# [Excerpted data]
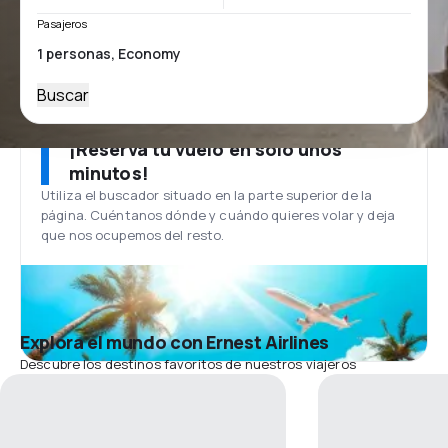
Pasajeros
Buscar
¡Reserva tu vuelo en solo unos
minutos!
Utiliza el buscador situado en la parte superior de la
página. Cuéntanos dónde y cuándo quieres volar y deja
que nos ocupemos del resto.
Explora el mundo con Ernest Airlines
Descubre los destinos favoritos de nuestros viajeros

# [Task to complete]
The data is to be printed again exactly, but without its pictures.

# [Answer for this exercise]
Pasajeros
Buscar
¡Reserva tu vuelo en solo unos
minutos!
Utiliza el buscador situado en la parte superior de la
página. Cuéntanos dónde y cuándo quieres volar y deja
que nos ocupemos del resto.
Explora el mundo con Ernest Airlines
Descubre los destinos favoritos de nuestros viajeros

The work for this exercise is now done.